**YOUR OBJECTIVE**
Among the records that follow, count the lines with the string "Wissenschaft"; report only that count.

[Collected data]
┄┄┄┄┄┄

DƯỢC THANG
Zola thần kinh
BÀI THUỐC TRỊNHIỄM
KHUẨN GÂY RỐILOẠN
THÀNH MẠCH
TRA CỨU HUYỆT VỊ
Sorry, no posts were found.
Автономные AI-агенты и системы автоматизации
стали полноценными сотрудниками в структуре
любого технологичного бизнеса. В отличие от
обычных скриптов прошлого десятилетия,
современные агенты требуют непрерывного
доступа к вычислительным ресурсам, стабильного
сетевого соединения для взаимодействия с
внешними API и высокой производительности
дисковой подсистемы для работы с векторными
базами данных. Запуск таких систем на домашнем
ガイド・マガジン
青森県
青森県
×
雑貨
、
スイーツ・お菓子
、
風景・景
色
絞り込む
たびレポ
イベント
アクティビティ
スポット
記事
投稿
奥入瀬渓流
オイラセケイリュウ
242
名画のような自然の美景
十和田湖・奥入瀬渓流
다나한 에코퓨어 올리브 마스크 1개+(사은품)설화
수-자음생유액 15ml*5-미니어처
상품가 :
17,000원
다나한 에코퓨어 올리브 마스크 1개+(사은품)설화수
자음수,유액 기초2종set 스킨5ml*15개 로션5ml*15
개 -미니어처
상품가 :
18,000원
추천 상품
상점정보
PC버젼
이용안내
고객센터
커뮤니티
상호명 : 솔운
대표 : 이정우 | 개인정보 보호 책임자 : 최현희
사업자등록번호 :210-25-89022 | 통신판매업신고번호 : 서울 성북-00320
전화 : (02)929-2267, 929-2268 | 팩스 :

┄┄┄┄┄┄

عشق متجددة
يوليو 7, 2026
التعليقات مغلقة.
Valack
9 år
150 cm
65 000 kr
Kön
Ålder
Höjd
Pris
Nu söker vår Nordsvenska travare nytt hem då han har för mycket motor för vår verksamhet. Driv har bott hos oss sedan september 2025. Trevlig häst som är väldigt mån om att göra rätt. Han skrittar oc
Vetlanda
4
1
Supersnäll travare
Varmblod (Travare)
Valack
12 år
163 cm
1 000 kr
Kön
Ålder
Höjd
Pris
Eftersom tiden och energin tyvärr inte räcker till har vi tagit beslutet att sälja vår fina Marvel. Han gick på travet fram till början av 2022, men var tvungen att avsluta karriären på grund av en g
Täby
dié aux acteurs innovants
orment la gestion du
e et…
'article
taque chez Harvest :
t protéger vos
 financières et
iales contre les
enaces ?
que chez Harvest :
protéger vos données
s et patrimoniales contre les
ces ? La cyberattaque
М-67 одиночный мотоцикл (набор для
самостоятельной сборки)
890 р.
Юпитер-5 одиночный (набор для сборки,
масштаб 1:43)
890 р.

┄┄┄┄┄┄

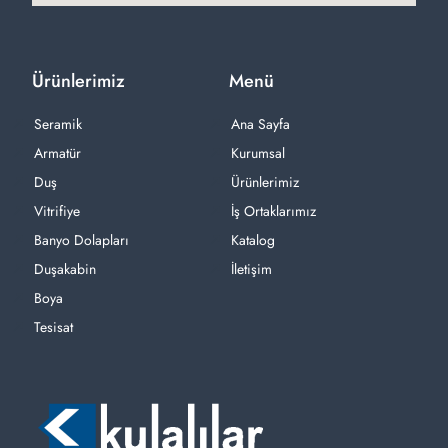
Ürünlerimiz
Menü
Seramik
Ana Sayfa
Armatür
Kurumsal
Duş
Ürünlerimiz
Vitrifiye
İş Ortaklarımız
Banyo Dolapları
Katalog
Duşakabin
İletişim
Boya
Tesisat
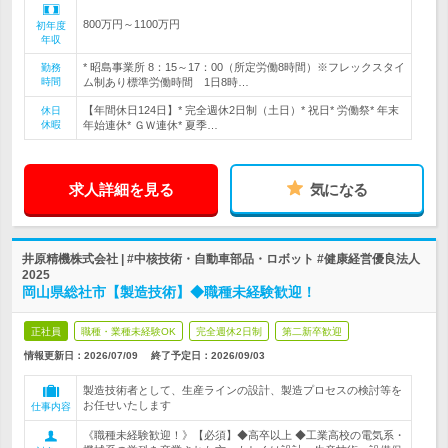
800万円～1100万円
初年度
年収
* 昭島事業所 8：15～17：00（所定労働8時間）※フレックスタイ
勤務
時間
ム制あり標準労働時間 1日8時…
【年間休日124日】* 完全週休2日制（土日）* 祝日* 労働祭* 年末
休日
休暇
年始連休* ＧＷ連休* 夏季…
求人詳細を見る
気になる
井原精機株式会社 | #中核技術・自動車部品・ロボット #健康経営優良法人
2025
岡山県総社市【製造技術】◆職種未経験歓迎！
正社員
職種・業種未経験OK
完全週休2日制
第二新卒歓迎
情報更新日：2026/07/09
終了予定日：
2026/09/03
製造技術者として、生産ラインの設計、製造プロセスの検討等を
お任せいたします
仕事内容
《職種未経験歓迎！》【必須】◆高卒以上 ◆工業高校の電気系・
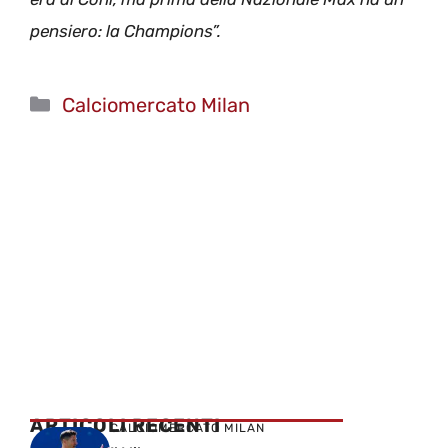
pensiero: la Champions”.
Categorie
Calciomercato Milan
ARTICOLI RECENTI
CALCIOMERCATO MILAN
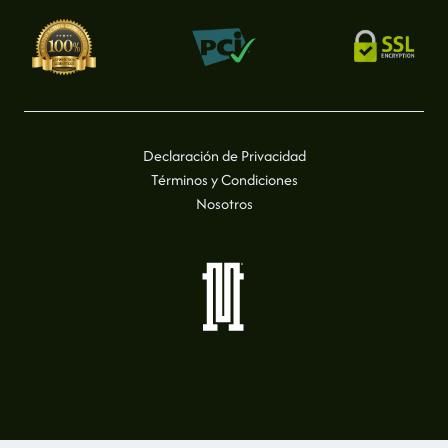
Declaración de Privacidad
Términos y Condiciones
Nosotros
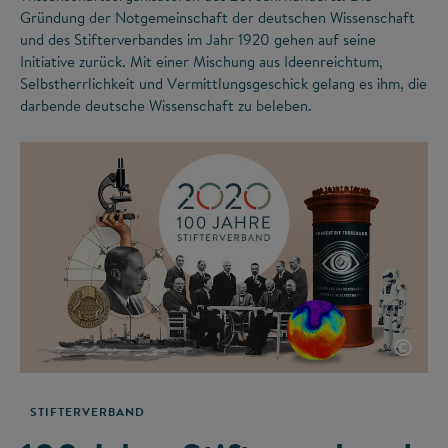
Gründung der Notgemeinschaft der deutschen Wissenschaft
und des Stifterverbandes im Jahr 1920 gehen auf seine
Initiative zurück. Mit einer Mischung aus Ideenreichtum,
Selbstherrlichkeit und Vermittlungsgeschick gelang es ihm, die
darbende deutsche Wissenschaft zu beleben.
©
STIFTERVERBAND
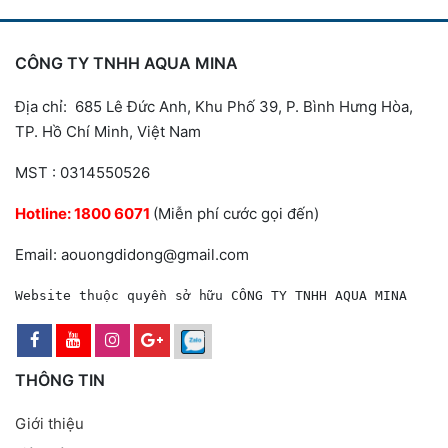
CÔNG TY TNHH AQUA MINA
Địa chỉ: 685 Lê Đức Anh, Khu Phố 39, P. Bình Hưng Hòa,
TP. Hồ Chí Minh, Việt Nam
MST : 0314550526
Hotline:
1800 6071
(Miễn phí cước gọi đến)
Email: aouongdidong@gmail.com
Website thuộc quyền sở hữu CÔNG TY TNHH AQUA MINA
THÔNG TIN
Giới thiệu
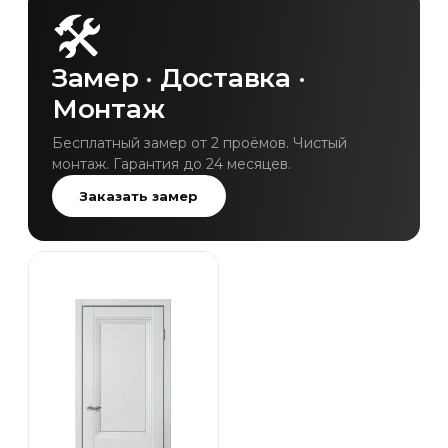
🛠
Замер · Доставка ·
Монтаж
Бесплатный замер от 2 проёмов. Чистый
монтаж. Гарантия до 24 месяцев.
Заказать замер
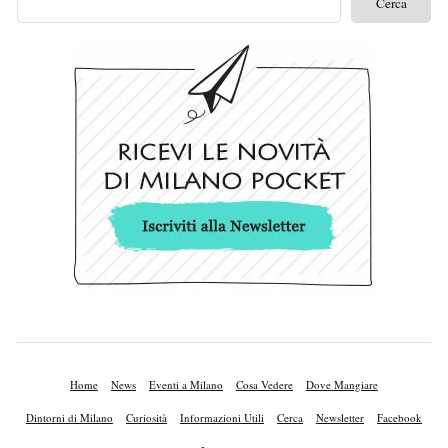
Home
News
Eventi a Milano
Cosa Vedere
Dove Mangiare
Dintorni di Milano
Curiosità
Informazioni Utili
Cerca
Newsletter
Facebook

┄┄┄┄┄┄

**EXERCISE SOLUTION**
2